Ok,es waren ein paar neue Features drin die man so noch nicht gesehen hat, bei entsprechender Hardware.   

Aber stundenlang nur diese Insel Dschungel Landschaft und sonst fast gar nix?
Also was soll da so toll gewesen sein.

Nach 1 Stunde oder weniger hatte man alles von der sogenannten Grafikpower gesehen. Punkt. Das war es dann.

Da gab es bei vielen anderen Shootern mehr zu bestaunen , also in der Gesammtheit.


----------



## hightake (22. Januar 2011)

*AW: Special - Das beste Spiel von 2000 bis 2010: Ein Shooter ist das beste Game aus elf Jahren Spielegeschichte*

HL2 geht in ordnung, hab es erst vor kurzer Zeit das erste Mal gespielt,
allerdings hätte man sich die 2 Episoden danach schenken können,
vor allem Epi. 1 war Grottenschlecht.
Wo ist FarCry ? Für mich die Nr.1


----------



## CRIM50N (22. Januar 2011)

*AW: Special - Das beste Spiel von 2000 bis 2010: Ein Shooter ist das beste Game aus elf Jahren Spielegeschichte*



showstopper123 schrieb:


> RedDragon20 schrieb:
> 
> 
> > Nihiletex schrieb:
> ...


okay jetzt rall ichs nicht mehr, wie KANN MAN NUR über belanglose ballerei und seichte handlung maulen (die HL2 nicht hatte die story hatte unglaublich viele twists [vor allem die episoden auch noch mal] und war unglaublich intensiv) und dann Far Cry besser finden dessen story man auf einem blatt klopapier niederschreiben könnte ???
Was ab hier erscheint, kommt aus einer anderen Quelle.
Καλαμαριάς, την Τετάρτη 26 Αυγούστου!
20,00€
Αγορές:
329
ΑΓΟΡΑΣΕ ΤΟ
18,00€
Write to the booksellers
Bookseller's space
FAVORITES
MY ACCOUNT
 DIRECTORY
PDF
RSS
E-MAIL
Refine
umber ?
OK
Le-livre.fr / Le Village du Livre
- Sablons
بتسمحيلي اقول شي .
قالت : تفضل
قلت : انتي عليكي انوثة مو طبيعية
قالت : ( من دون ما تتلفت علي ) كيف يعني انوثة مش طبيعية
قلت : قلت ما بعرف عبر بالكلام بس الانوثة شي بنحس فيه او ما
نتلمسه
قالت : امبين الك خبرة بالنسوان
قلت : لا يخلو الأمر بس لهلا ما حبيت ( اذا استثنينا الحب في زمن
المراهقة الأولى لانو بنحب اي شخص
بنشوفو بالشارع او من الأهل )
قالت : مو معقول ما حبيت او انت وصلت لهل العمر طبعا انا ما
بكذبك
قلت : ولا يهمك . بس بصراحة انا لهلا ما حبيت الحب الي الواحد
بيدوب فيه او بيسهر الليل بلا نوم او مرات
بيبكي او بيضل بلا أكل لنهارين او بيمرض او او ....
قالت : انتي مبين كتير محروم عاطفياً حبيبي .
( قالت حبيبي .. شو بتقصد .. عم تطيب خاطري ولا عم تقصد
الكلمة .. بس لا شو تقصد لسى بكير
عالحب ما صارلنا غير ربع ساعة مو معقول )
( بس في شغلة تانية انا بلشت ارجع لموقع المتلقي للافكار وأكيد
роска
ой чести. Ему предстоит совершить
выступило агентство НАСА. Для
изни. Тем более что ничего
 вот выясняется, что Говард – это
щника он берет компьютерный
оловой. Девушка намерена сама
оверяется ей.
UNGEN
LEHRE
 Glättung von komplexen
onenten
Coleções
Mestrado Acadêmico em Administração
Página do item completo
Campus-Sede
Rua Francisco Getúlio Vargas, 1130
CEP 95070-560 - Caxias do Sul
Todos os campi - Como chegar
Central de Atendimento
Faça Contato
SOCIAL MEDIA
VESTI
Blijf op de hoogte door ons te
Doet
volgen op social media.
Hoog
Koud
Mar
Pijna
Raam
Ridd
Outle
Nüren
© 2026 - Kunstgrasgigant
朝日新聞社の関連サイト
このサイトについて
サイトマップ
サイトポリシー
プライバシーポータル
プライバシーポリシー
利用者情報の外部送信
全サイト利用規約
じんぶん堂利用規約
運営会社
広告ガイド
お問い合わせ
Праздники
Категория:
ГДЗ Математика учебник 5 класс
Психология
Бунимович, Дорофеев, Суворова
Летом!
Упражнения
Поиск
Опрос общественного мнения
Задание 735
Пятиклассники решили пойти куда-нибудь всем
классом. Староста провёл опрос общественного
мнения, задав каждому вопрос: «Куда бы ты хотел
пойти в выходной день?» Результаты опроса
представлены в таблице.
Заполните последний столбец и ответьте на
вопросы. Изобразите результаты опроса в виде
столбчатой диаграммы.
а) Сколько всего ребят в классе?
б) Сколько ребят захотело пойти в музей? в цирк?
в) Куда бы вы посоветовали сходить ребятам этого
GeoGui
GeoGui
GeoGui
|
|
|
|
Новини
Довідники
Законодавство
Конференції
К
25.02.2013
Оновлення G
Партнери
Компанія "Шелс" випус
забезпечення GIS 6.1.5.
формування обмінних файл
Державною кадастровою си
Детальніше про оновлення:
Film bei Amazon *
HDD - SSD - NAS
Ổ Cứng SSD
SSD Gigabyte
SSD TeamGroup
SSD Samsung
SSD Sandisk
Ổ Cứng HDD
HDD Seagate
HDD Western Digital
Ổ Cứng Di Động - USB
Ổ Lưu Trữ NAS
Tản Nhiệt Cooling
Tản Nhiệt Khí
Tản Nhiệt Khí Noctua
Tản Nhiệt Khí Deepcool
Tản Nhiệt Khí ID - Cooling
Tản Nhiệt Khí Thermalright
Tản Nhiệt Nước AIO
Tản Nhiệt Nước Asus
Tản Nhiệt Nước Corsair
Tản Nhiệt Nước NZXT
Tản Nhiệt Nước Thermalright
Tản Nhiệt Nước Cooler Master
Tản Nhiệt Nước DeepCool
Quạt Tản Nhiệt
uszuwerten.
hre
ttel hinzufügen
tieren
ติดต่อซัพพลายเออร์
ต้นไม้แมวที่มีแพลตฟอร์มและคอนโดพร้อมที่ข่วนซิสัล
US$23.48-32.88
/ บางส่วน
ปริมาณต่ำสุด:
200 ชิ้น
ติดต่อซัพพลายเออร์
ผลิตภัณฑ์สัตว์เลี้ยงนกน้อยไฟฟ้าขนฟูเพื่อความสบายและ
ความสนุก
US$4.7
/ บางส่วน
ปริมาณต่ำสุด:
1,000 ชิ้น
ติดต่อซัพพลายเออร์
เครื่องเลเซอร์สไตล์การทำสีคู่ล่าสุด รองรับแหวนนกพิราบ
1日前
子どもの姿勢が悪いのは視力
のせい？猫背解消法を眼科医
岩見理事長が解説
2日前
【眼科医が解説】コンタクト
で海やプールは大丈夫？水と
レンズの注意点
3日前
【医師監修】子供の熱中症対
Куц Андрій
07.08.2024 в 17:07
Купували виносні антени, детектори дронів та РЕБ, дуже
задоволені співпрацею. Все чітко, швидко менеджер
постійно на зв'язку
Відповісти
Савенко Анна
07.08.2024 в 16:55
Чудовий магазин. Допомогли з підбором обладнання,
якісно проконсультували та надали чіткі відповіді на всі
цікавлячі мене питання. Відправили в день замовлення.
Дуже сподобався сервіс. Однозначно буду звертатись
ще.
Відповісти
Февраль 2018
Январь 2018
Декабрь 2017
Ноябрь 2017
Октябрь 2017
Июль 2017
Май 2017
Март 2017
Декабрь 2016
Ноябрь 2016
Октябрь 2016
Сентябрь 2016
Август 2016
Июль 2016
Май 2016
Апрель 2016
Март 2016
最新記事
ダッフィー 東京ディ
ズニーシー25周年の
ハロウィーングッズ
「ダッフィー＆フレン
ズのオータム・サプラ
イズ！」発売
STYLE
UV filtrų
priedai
Ich hab bioshock nicht gespielt, aber das argument das die Charactere in HL2 zu "steril" waren verstehe ich nicht, Mmn waren das damals UNGLAUBLICHE gesichts animationen und die Englische Syncro ist genial.

und wieso misst man das spiel sowohl and Bioshock als auch an FC, die spiele sind vollkommen unterschiedlich und bedienen unterschiedliche "genres" allein das man 2 so unterschiedliche spiele braucht um HL2 zu "messen" beweist schon das es besonders war.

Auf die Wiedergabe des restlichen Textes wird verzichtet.